Fastest way to check if an array is sorted
Solution 1
You will have to visit each element of the array to see if anything is unsorted.
Your O(n) approach is about as fast as it gets, without any special knowledge about the likely state of the array.
Your code specifically tests if the array is sorted with smaller values at lower indices. If that is not what you intend, your if becomes slightly more complex. Your code comment does suggest that is what you're after.
If you were to have special knowledge of the probable state (say, you know it's generally sorted but new data might be added to the end), you can optimize the order in which you visit array elements to allow the test to fail faster when the array is unsorted.
You can leverage knowledge of the hardware architecture to check multiple parts of the array in parallel by partitioning the array, first comparing the boundaries of the partition (fail fast check) and then running one array partition per core on a separate thread (no more than 1 thread per CPU core). Note though that if a array partition is much smaller than the size of a cache line, the threads will tend to compete with each other for access to the memory containing the array. Multithreading will only be very efficient for fairly large arrays.
Solution 2
Faster approach, platform target: Any CPU, Prefer 32-bit.

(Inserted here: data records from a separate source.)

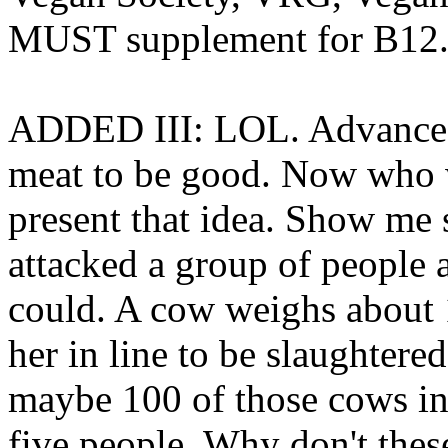
MUST supplement for B12
ADDED III: LOL. Advanced, 
meat to be good. Now who 
present that idea. Show me
attacked a group of people 
could. A cow weighs about 1
her in line to be slaughtere
maybe 100 of those cows in
five people. Why don't the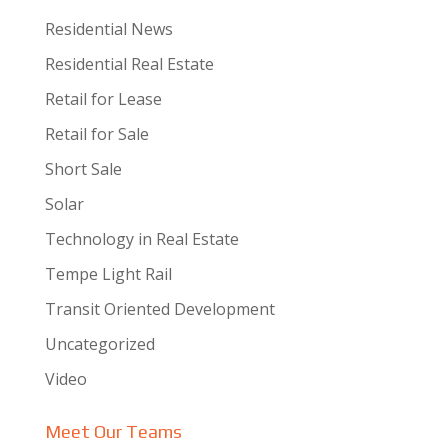
Residential News
Residential Real Estate
Retail for Lease
Retail for Sale
Short Sale
Solar
Technology in Real Estate
Tempe Light Rail
Transit Oriented Development
Uncategorized
Video
Meet Our Teams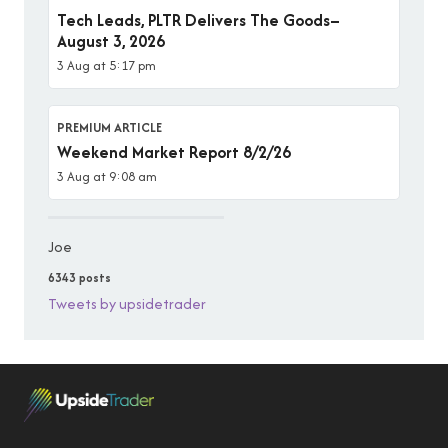
Tech Leads, PLTR Delivers The Goods–
August 3, 2026
3 Aug at 5:17 pm
PREMIUM ARTICLE
Weekend Market Report 8/2/26
3 Aug at 9:08 am
Joe
6343 posts
Tweets by upsidetrader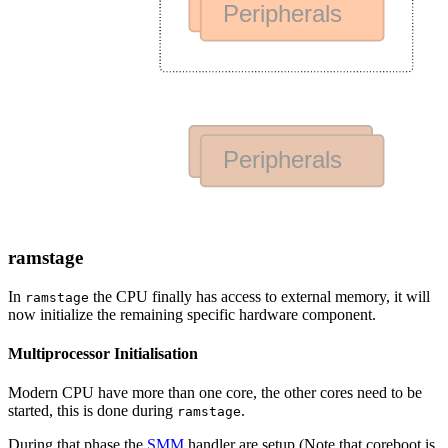
ramstage
In
the CPU finally has access to external memory, it will
ramstage
now initialize the remaining specific hardware component.
Multiprocessor Initialisation
Modern CPU have more than one core, the other cores need to be
started, this is done during
.
ramstage
During that phase the
SMM
handler are setup (Note that coreboot is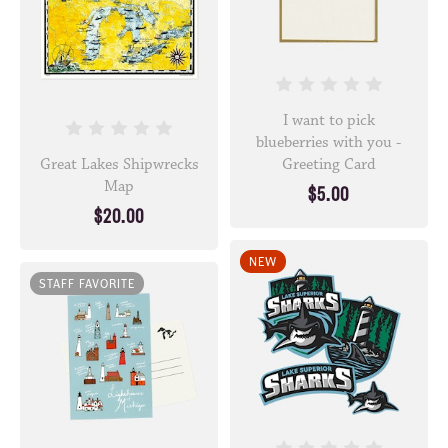
I want to pick
blueberries with you -
Great Lakes Shipwrecks
Greeting Card
Map
$5.00
$20.00
NEW
STAFF FAVORITE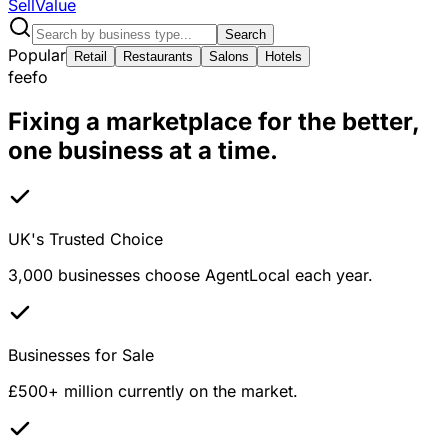
Sell
Value
Search
Popular
Retail
Restaurants
Salons
Hotels
feefo
Fixing a marketplace for the better,
one business at a time.
UK's Trusted Choice
3,000 businesses choose AgentLocal each year.
Businesses for Sale
£500+ million currently on the market.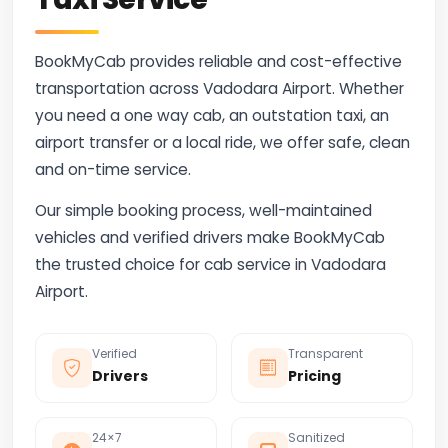
BookMyCab provides reliable and cost-effective
transportation across Vadodara Airport. Whether
you need a one way cab, an outstation taxi, an
airport transfer or a local ride, we offer safe, clean
and on-time service.
Our simple booking process, well-maintained
vehicles and verified drivers make BookMyCab
the trusted choice for cab service in Vadodara
Airport.
Verified
Transparent
Drivers
Pricing
24×7
Sanitized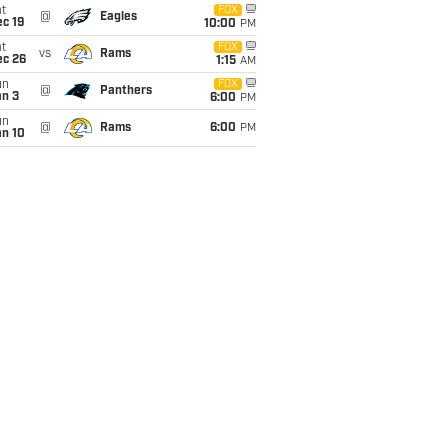
t
FOX
@
Eagles
c 19
10:00
PM
t
FOX
vs
Rams
ec 26
1:15
AM
un
FOX
@
Panthers
an 3
6:00
PM
un
@
Rams
6:00
PM
an 10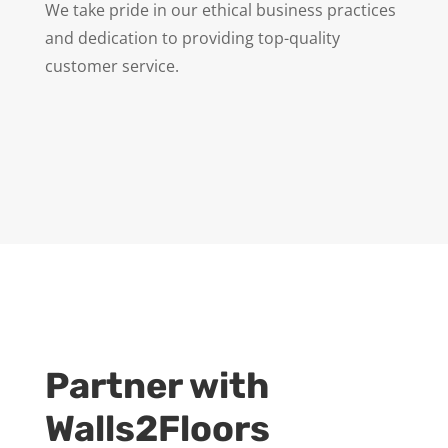
We take pride in our ethical business practices
and dedication to providing top-quality
customer service.
Partner with
Walls2Floors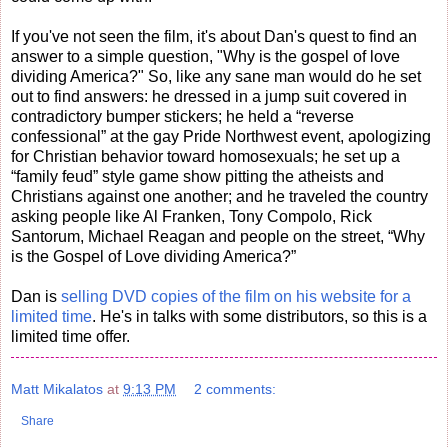
If you've not seen the film, it's about Dan's quest to find an
answer to a simple question, "Why is the gospel of love
dividing America?" So, like any sane man would do he set
out to find answers: he dressed in a jump suit covered in
contradictory bumper stickers; he held a “reverse
confessional” at the gay Pride Northwest event, apologizing
for Christian behavior toward homosexuals; he set up a
“family feud” style game show pitting the atheists and
Christians against one another; and he traveled the country
asking people like Al Franken, Tony Compolo, Rick
Santorum, Michael Reagan and people on the street, “Why
is the Gospel of Love dividing America?”
Dan is
selling DVD copies of the film on his website for a
limited time
. He's in talks with some distributors, so this is a
limited time offer.
Matt Mikalatos
at
9:13 PM
2 comments:
Share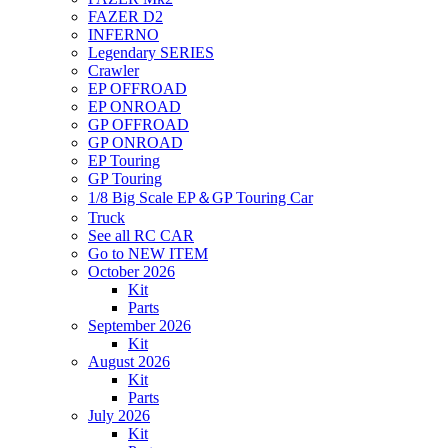
FAZER D2
INFERNO
Legendary SERIES
Crawler
EP OFFROAD
EP ONROAD
GP OFFROAD
GP ONROAD
EP Touring
GP Touring
1/8 Big Scale EP＆GP Touring Car
Truck
See all RC CAR
Go to NEW ITEM
October 2026
Kit
Parts
September 2026
Kit
August 2026
Kit
Parts
July 2026
Kit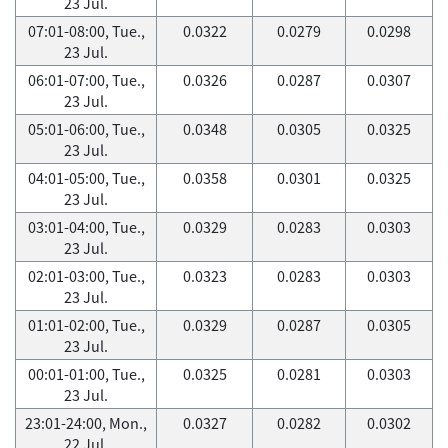
23 Jul.
07:01-08:00, Tue.,
0.0322
0.0279
0.0298
23 Jul.
06:01-07:00, Tue.,
0.0326
0.0287
0.0307
23 Jul.
05:01-06:00, Tue.,
0.0348
0.0305
0.0325
23 Jul.
04:01-05:00, Tue.,
0.0358
0.0301
0.0325
23 Jul.
03:01-04:00, Tue.,
0.0329
0.0283
0.0303
23 Jul.
02:01-03:00, Tue.,
0.0323
0.0283
0.0303
23 Jul.
01:01-02:00, Tue.,
0.0329
0.0287
0.0305
23 Jul.
00:01-01:00, Tue.,
0.0325
0.0281
0.0303
23 Jul.
23:01-24:00, Mon.,
0.0327
0.0282
0.0302
22 Jul.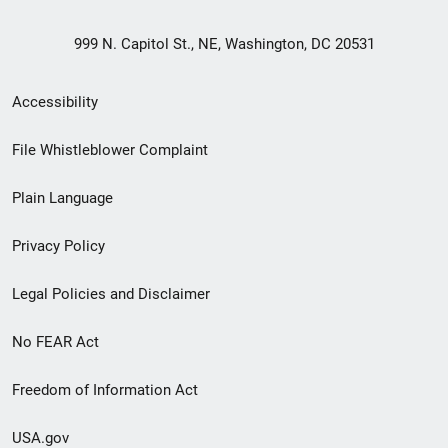
999 N. Capitol St., NE, Washington, DC 20531
Secondary
Accessibility
Footer
File Whistleblower Complaint
link
Plain Language
menu
Privacy Policy
Legal Policies and Disclaimer
No FEAR Act
Freedom of Information Act
USA.gov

A sorted array with 512 elements: ~25% faster.
static bool isSorted(int[] a)
{
int j = a.Length - 1;
if (j < 1) return true;
int ai = a[0], i = 1;
while (i <= j && ai <= (ai = a[i])) i++;
return i > j;
}
Target: x64, same array: ~40% faster.
static bool isSorted(int[] a)
{
int i = a.Length - 1;
if (i <= 0) return true;
if ((i & 1) > 0) { if (a[i] < a[i - 1]) return false; i--; }
for (int ai = a[i]; i > 0; i -= 2)
if (ai < (ai = a[i - 1]) || ai < (ai = a[i - 2])) return false;
return a[0] <= a[1];
}
Forgot one, marginally slower than my first code block.
static bool isSorted(int[] a)
{
int i = a.Length - 1; if (i < 1) return true;
int ai = a[i--]; while (i >= 0 && ai >= (ai = a[i])) i--;
return i < 0;
}
Measuring it (see greybeard's comment).
using System; // ????????? DEBUG ?????????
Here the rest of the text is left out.